Dessin de Dorthe Landschulz (- Ma pétition en ligne contre le brocoli a atteint plus de 100.000 signataires ; - M'en fous, tu manges ce qui est dans ton assiette !)
+ Jean-Yves Brouard consacre une enquête dans le mensuel dBD (février 2017) à l'utilisation de la BD par le service de propagande de l'armée française, au travers de ses publications "Bled" (hebdo), puis "TAM" (pour Terre, Air, Mer). Comme on peut s'y attendre, rien de très satirique là-dedans, ces publications souvent rédigées et conçues par des appelés du contingent ne publiant que des BD "édifiantes" ou des enquêtes policières menées par la gendarmerie. Pour l'anecdote, J.-Y. Brouard rappelle que Cabu dessina des gags pour "Bled" pendant son service militaire en Algérie, même si l'on sait que la guerre d'Algérie détermina le caricaturiste dans le choix d'une carrière de dessinateur satirique.
Autre contribution humoristique, celle du dessinateur... Martial (ci-contre).
J.-Y. Brouard mentionne deux cas de censure : - l'un touchant un projet de BD sur la guerre des Malouines et l'utilisation d'avions "Super-Etendard" français par l'armée argentine. L'armée française formant discrètement les Argentins à l'usage de nos missiles, on craignait sans doute de provoquer ainsi une réaction anglaise. Autre cas plus intéressant, la censure d'une BD relatant un crime de guerre commis par l'armée américaine pendant la 2nde guerre mondiale contre la marine militaire allemande et les marins italiens et anglais au secours desquels les Allemands s'étaient portés.

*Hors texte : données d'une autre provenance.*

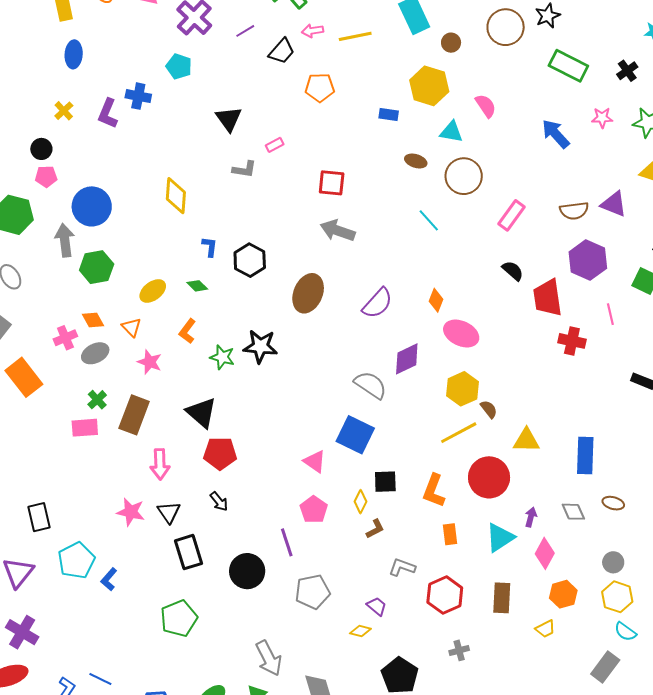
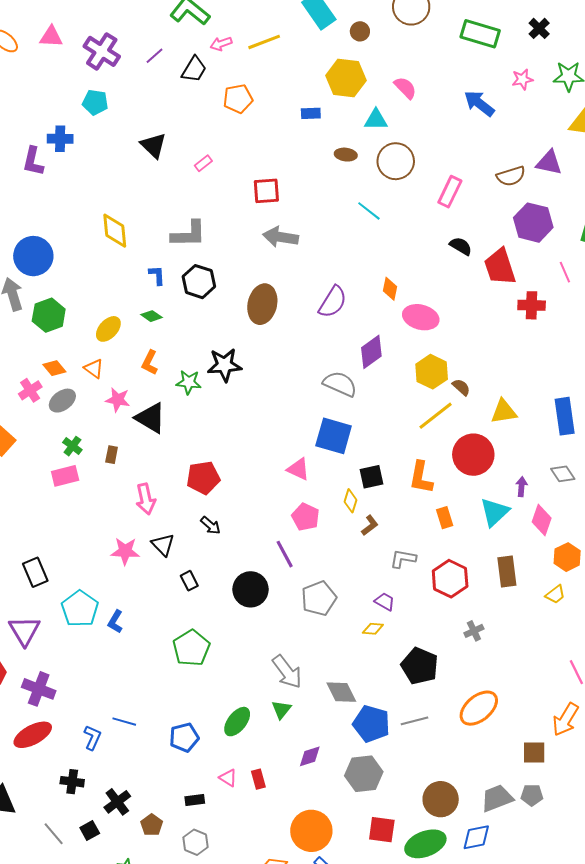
gray L-shape: (244, 169) -> (189, 234), moved, size x1.5
black triangle: (201, 413) -> (151, 418), moved
brown rectangle: (134, 415) -> (112, 455), size x0.5
black rectangle: (189, 552) -> (189, 581), size x0.6

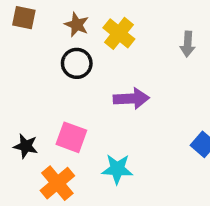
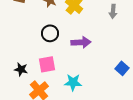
black circle: (77, 63) -> (50, 33), moved
pink square: (71, 137) -> (47, 64), turned -30

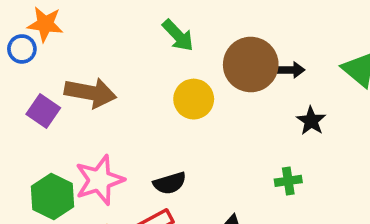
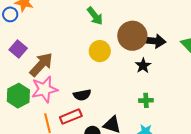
black arrow: (291, 70) -> (154, 41), size x1.6
brown arrow: (90, 93) -> (41, 65), moved, turned -64
black star: (311, 121) -> (143, 66), moved

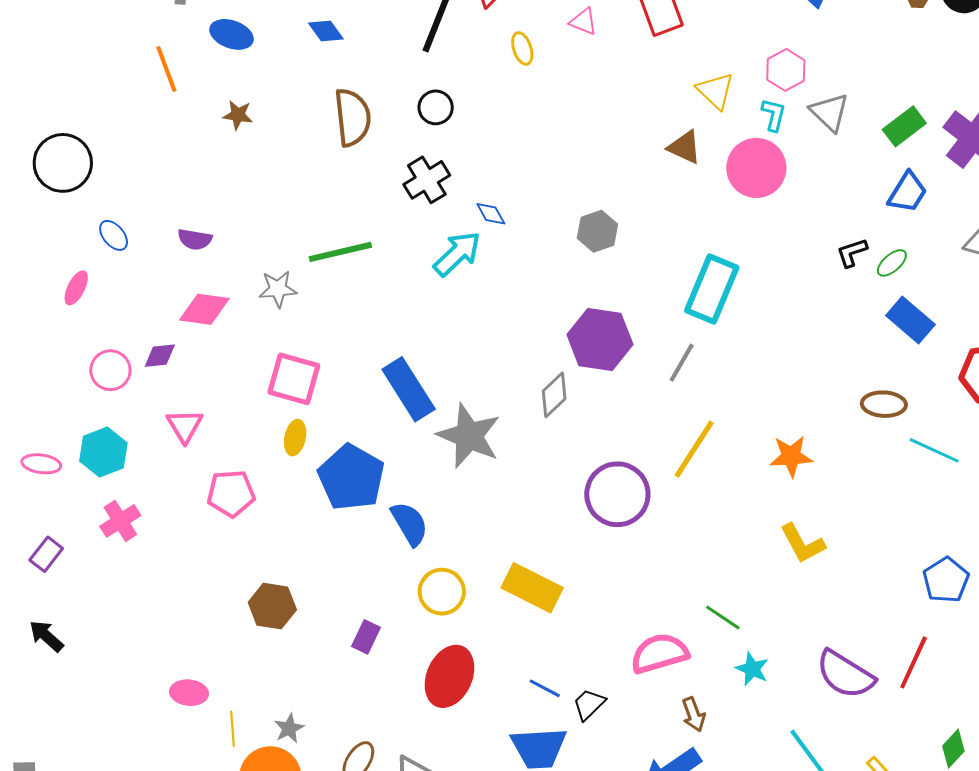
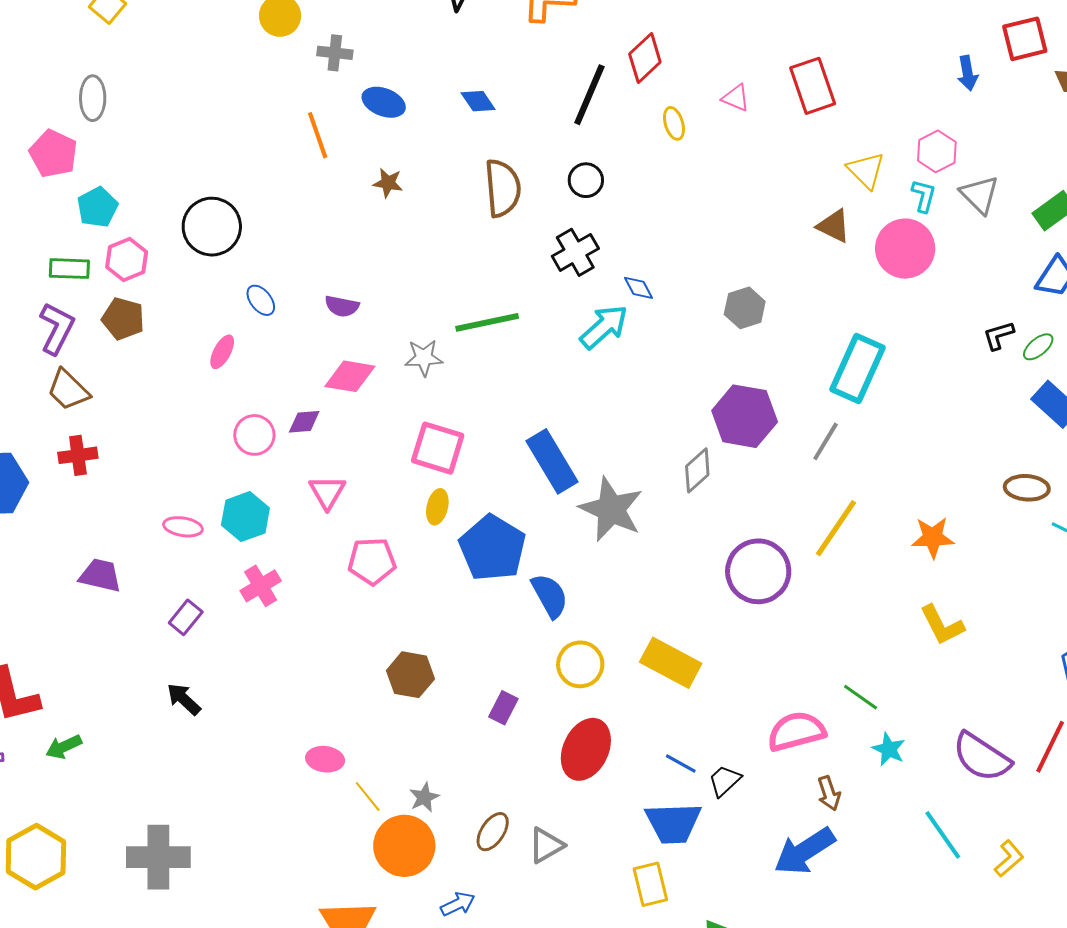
yellow line: (233, 729) -> (368, 796), turned -36

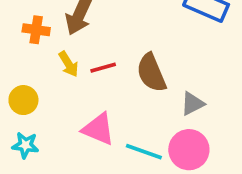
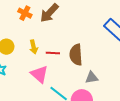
yellow arrow: (68, 64) -> (34, 47), moved
red line: (103, 68) -> (53, 53), moved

Ronald Reagan étant en tournée diplomatique en France, le service de propagande de l'armée française craignit de provoquer ainsi un incident diplomatique.
+ Le polémiste Alain Soral vient d'être condamné à trois mois de prison ferme pour "contestation de crime contre l'humanité" et "injure raciale" par un tribunal correctionnel de Paris, saisi d'une plainte de l'Union des étudiants Juifs de France et de la Licra ; en cause, un dessin publié par Alain Soral sur son site "Egalité et Réconciliation", qui fait non seulement allusion à la shoah, mais aussi à la Une de "Charlie-Hebdo" représentant le chanteur Stromae, dessin faisant suite à un attentat à l'aéroport de Bruxelles.
Il y a sans doute un côté ubuesque ou bipolaire chez Alain Soral, qui a récemment molesté publiquement... un partisan xénophobe de l'expulsion de tous les immigrés d'origine africaine. On peut également trouver absurde tout ou partie de ses propos complotistes ; mais il est sans doute plus absurde encore de déléguer à une poignée de magistrats le pouvoir de décréter ce qui est couvert par la "liberté d'expression" et ce qui ne l'est pas.
Aussi violent soit-il, A. Soral est un type assez isolé : il convient de rappeler que la déportation massive des Juifs est le fait d'un appareil d'Etat tout entier et, ainsi que le diagnostiqua H. Arendt, d'un esprit de soumission généralisé à cet appareil d'Etat, qui conduisit la plupart des fonctionnaires à exécuter les ordres qu'ils avaient reçus sans se poser de questions.